Your task :: Nothing but text lines should be duplicated: start with the first line of the listing below and stop after the line holding "порядок, насладитесь здоровым завтраком.", omitting pictures.

Extracted entries ::

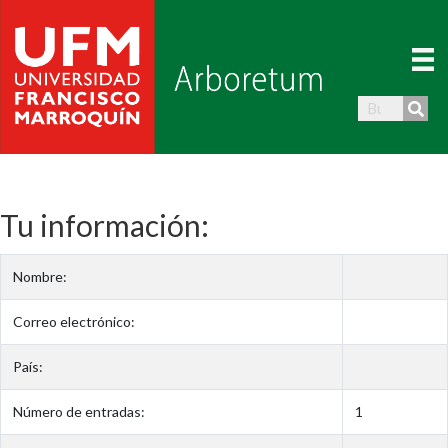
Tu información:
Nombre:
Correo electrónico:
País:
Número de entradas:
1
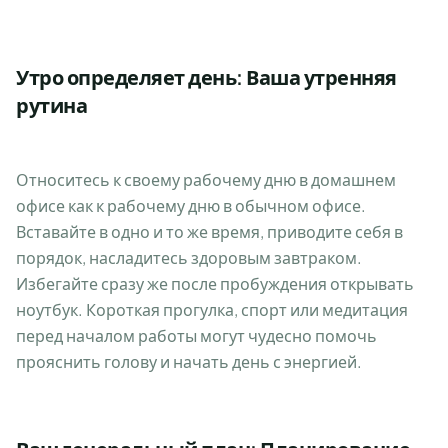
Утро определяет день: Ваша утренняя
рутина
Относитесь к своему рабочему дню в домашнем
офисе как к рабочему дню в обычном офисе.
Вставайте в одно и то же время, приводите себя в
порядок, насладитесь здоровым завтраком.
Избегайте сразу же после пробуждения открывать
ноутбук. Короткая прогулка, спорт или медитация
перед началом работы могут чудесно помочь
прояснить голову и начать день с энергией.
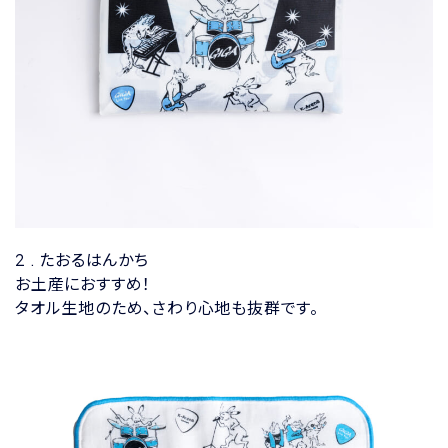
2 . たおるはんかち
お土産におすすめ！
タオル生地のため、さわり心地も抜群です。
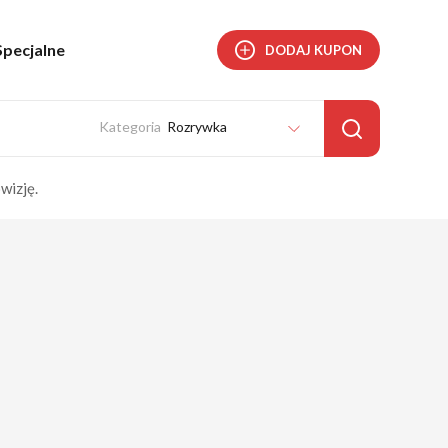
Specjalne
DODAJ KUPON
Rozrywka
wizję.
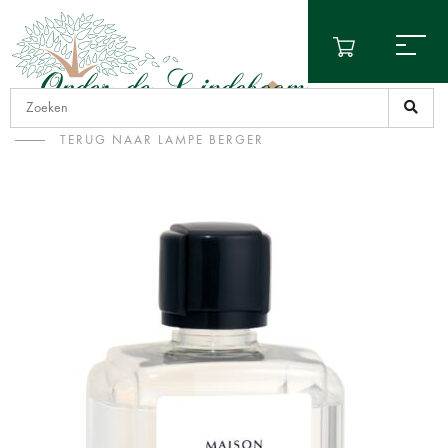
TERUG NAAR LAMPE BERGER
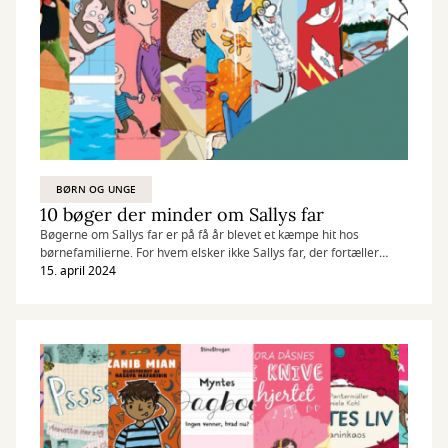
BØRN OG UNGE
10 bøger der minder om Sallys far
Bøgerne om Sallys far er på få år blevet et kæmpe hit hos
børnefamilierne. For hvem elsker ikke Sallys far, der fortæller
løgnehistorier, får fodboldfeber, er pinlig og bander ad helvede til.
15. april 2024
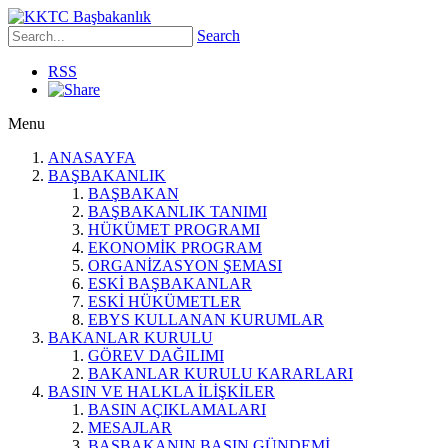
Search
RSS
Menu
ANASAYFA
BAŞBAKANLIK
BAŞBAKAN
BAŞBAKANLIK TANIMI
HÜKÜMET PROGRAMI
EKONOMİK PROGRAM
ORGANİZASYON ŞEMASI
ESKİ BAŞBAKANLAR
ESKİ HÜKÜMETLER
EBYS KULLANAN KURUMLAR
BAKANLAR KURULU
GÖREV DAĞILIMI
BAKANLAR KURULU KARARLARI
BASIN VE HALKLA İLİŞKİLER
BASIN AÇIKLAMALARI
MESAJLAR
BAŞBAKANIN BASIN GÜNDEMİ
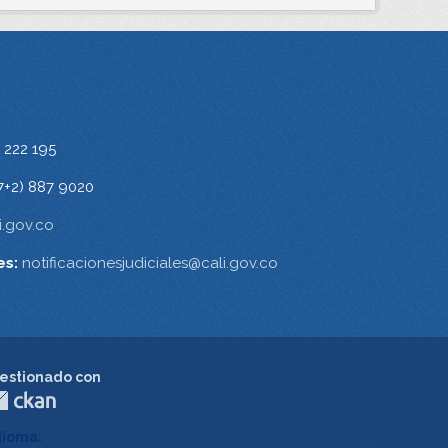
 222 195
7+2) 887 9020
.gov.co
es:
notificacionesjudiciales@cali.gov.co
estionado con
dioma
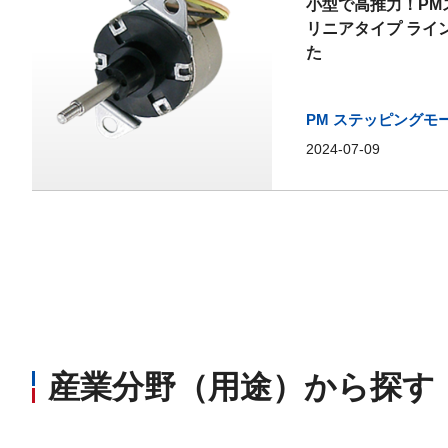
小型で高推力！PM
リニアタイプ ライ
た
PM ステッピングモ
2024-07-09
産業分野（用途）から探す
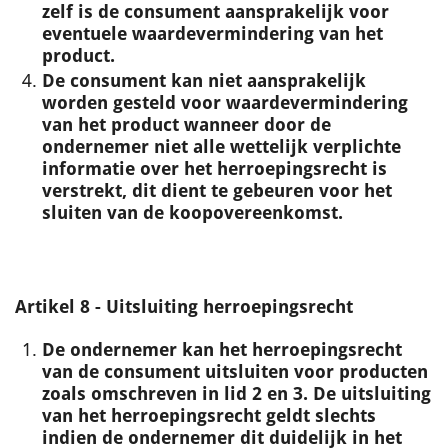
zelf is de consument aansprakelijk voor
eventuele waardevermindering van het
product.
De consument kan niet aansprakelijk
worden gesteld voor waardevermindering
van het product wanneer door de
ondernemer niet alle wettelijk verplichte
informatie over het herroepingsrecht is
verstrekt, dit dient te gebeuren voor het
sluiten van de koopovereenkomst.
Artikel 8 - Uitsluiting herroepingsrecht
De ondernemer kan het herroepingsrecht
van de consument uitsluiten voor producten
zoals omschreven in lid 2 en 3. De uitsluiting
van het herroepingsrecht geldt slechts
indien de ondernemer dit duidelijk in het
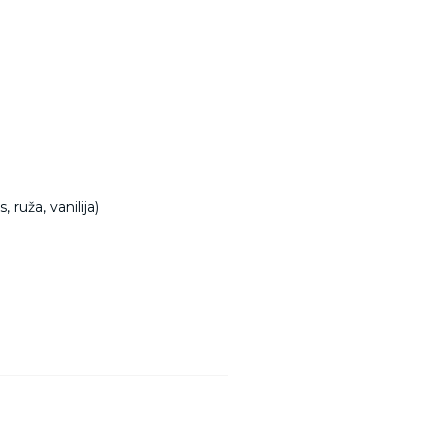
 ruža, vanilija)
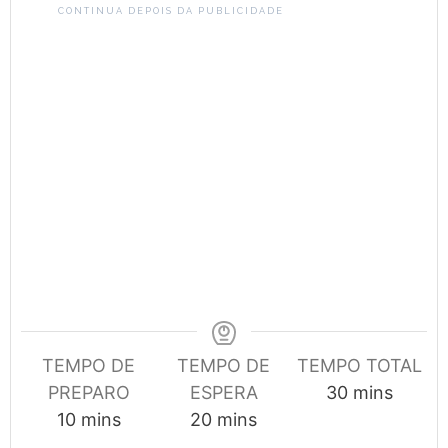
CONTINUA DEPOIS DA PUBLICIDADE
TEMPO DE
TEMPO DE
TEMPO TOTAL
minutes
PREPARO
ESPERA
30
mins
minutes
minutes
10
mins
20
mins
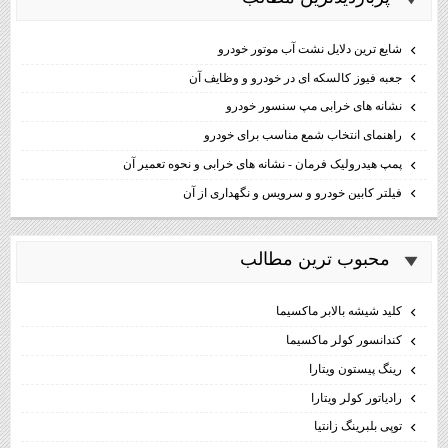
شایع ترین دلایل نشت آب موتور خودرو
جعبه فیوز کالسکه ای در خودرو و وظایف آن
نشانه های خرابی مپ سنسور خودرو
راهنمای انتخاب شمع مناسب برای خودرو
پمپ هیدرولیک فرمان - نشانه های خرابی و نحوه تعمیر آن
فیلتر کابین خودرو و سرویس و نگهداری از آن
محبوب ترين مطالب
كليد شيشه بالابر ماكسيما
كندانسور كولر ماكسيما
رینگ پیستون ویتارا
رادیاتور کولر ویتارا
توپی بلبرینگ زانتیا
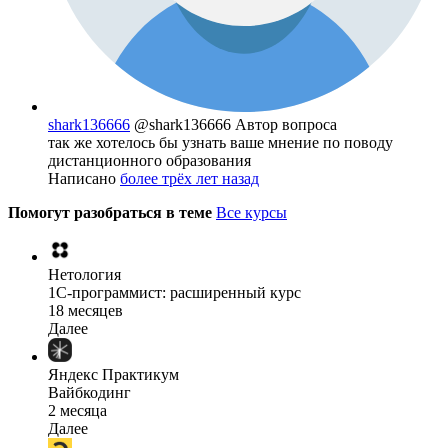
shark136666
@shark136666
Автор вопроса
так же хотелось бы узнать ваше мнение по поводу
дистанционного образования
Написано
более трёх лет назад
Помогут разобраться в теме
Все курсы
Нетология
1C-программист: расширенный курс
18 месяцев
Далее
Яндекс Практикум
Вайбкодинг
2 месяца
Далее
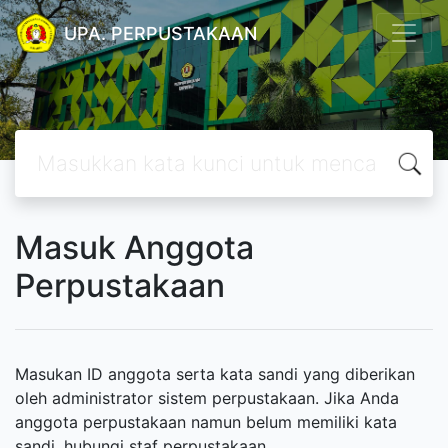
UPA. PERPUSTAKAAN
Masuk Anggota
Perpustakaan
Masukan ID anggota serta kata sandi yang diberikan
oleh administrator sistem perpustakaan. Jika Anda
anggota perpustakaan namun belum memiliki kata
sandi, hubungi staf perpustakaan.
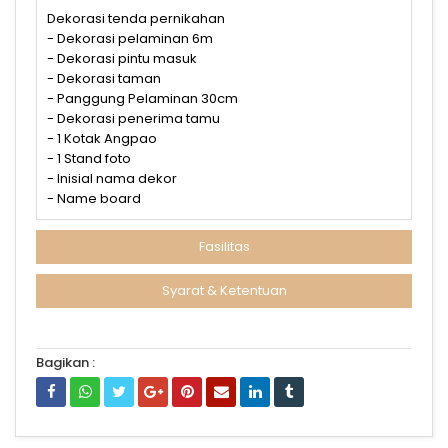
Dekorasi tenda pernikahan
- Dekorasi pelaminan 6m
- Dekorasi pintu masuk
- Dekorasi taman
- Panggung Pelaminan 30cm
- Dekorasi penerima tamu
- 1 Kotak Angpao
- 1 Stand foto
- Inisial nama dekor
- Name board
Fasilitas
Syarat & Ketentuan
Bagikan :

Result of the exercise ::
Tu información:
Nombre:
Correo electrónico:
País:
Número de entradas:
1
Утро определяет день: Ваша утренняя
рутина
Относитесь к своему рабочему дню в домашнем
офисе как к рабочему дню в обычном офисе.
Вставайте в одно и то же время, приводите себя в
порядок, насладитесь здоровым завтраком.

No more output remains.